Democratic Rep. Val Demings (Fla.) on Wednesday repeatedly pressed Alphabet CEO Sundar Pichai on Google’s practices when it comes to consumer data, asking whether the tech giant felt it didn’t need to care about Americans’ privacy because of its market power.
The questioning from Demings came as Pichai testified alongside the heads of Apple, Amazon and Facebook in a House antitrust subcommittee hearing zeroing in on the size and power of tech companies.
Demings, considered a candidate to be presumptive Democratic presidential nominee Joe Biden’s running mate, used her allotted time to question whether Google’s consolidation of consumer data was leading to fewer restrictions surrounding privacy.
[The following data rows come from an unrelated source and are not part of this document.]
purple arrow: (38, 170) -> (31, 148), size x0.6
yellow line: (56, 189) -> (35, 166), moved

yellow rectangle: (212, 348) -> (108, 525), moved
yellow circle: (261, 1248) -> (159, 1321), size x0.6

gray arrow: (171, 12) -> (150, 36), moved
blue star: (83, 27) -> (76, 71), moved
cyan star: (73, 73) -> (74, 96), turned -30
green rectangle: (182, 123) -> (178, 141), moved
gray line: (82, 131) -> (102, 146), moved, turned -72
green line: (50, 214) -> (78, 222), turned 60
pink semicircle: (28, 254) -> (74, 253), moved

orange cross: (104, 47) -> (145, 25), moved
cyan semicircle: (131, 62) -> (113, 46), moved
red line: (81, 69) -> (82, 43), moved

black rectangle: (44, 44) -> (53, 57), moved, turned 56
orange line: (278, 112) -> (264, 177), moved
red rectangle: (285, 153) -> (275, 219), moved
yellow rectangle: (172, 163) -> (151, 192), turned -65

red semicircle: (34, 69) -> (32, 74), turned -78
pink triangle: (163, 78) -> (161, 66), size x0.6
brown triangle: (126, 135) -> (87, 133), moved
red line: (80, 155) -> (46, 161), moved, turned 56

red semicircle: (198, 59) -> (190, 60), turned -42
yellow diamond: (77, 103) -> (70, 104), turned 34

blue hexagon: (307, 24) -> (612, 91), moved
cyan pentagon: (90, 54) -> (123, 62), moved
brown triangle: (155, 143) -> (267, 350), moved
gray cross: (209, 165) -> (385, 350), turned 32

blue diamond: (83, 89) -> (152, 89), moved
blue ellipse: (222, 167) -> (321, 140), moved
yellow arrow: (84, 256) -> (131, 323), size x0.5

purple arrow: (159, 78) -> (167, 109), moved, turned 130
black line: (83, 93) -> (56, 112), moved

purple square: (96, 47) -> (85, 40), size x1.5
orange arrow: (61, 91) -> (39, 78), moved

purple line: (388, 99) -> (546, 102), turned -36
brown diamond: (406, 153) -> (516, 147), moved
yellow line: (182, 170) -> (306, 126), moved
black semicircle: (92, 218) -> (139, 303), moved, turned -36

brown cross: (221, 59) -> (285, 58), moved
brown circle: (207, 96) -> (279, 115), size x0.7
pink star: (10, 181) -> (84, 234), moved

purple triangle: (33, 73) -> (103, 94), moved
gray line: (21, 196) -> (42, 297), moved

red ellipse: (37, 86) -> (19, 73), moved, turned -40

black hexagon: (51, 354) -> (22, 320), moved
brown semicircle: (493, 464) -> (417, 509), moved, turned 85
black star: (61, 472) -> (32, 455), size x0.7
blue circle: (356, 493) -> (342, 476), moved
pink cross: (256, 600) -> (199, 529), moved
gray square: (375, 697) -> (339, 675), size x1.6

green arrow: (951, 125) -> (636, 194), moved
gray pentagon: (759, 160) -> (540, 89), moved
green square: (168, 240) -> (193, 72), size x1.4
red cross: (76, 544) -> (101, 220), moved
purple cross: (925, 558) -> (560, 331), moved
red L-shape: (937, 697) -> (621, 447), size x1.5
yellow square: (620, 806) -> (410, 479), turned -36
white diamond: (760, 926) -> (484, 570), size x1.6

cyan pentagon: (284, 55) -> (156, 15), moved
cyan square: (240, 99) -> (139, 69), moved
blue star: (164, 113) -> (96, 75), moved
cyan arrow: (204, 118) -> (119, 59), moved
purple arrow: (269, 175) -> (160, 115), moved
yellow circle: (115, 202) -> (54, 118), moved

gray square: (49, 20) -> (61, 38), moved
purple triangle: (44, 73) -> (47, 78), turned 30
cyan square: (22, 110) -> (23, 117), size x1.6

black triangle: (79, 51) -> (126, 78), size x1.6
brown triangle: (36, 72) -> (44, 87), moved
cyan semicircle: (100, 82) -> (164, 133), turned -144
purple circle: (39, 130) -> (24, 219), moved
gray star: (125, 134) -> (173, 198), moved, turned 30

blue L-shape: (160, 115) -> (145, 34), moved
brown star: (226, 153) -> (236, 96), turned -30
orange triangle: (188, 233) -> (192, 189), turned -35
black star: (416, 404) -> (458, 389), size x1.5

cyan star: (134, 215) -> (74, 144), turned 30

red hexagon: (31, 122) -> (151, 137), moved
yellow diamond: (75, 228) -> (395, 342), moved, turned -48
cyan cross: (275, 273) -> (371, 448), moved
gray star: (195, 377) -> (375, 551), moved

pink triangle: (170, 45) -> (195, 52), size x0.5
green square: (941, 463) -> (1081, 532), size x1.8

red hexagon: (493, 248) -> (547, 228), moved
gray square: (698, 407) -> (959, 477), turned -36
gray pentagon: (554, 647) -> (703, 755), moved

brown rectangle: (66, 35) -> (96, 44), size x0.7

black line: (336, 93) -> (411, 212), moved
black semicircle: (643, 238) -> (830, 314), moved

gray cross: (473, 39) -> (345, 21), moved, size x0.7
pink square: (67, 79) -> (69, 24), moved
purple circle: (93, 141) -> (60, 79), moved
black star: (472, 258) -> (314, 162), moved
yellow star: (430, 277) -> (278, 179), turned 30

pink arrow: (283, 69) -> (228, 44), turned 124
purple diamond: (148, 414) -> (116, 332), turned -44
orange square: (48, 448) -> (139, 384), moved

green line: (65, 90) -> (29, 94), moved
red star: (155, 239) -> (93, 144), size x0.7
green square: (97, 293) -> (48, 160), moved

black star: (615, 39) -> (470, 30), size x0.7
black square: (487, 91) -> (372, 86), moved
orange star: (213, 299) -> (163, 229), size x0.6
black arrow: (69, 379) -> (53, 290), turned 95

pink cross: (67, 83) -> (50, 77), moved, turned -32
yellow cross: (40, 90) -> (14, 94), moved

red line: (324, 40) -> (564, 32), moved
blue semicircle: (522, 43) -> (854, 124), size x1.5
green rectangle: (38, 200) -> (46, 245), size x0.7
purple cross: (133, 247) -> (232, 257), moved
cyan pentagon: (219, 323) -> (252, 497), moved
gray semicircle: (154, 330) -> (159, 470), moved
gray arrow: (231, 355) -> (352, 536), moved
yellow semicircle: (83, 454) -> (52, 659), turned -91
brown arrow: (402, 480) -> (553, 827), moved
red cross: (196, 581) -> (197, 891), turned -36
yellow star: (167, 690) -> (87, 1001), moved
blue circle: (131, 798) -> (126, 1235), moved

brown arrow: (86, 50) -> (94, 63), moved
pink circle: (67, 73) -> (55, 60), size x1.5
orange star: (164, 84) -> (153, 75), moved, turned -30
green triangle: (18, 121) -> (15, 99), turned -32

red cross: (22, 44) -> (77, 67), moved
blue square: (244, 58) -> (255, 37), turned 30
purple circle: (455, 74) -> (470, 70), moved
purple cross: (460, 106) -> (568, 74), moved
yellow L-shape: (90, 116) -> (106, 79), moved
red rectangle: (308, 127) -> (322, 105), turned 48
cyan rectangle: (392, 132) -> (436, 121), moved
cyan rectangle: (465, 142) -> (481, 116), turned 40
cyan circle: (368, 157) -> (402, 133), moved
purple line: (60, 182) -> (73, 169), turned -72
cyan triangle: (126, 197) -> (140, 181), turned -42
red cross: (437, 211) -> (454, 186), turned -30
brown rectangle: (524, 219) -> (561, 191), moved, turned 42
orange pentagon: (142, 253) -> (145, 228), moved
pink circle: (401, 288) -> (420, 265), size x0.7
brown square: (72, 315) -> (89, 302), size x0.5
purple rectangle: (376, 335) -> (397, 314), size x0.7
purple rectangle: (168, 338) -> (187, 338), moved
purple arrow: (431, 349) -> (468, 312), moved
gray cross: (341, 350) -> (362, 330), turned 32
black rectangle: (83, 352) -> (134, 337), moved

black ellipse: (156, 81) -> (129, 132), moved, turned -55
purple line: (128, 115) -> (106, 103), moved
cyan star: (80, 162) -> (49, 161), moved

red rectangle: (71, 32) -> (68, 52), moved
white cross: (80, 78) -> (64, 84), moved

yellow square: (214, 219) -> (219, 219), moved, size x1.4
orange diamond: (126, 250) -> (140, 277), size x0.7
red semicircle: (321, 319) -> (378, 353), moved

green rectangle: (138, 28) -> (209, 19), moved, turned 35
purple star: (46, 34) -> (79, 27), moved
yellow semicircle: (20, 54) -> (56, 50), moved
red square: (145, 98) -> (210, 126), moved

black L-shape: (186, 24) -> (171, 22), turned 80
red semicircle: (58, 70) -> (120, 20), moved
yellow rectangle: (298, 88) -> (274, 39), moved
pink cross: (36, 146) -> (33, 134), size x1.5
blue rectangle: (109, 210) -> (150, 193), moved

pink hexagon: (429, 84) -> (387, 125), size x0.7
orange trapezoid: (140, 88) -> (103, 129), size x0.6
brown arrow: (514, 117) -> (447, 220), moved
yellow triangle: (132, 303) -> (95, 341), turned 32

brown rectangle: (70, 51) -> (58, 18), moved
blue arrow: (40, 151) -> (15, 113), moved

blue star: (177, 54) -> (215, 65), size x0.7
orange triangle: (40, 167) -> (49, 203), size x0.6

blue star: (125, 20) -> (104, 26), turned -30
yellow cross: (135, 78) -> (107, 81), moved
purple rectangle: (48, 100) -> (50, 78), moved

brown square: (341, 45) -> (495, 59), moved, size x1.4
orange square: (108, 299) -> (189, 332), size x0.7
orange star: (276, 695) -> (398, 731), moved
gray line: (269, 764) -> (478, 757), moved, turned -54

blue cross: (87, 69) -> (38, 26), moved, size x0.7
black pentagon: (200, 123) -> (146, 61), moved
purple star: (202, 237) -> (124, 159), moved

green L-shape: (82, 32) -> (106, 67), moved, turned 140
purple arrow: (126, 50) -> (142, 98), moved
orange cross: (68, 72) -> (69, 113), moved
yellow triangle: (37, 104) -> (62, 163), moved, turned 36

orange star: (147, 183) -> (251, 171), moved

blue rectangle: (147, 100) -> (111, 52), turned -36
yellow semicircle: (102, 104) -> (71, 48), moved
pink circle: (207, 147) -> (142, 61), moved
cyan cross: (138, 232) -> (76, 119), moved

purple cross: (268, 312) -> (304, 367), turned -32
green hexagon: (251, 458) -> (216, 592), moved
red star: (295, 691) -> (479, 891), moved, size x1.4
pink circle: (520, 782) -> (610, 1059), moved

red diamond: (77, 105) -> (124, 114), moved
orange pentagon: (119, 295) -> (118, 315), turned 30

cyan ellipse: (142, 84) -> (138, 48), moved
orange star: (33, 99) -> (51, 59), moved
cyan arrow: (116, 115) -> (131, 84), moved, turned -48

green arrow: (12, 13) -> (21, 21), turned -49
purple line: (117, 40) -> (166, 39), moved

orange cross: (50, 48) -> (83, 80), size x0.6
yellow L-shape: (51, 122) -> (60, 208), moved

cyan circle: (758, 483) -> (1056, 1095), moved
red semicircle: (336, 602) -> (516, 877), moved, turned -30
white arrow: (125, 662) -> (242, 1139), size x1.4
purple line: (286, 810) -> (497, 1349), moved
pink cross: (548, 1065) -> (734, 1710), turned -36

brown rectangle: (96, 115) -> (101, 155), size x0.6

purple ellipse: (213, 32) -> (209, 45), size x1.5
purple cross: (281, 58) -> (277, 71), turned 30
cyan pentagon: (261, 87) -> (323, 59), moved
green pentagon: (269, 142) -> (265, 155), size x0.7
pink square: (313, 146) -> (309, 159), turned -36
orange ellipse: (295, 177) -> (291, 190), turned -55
She said her chief concern was a broad pattern of “Google buying up companies for the purposes of surveilling Americans,” arguing that because of its dominance “users have no choice but to surrender.”
“More user data equals more money, is that correct?” Demings asked.
Pichai pushed back, saying that “most of the data” Google collects today “is to help users and provide personalized experiences back.”
Demings zeroed in on Google’s 2007 acquisition of DoubleClick, a provider of advertising tools. She noted that the move initially raised alarm bells because of the access to data Google could receive through it. But Google executives said at the time that they would keep DoubleClick’s database of web activities separate from information the company collects through other accounts, such as Gmail.
“But in June 2016, Google went ahead and merged this data anyway, effectively destroying anonymity on the internet,” Demings said, referring to reports from that year that Google stopped banning the practice of anonymous online ad tracking.
Pichai acknowledged that he became CEO in 2015 and likely would have signed off on such a decision, prompting Demings to note what she called the “staggering” ways Google can track user data today.
Google’s dominance in search and advertising — the company’s digital ad market share is expected to be about 30 percent this year — has prompted heightening scrutiny in recent years from lawmakers and regulators. The company is the subject of investigations from Congress, the Justice Department and state attorneys general.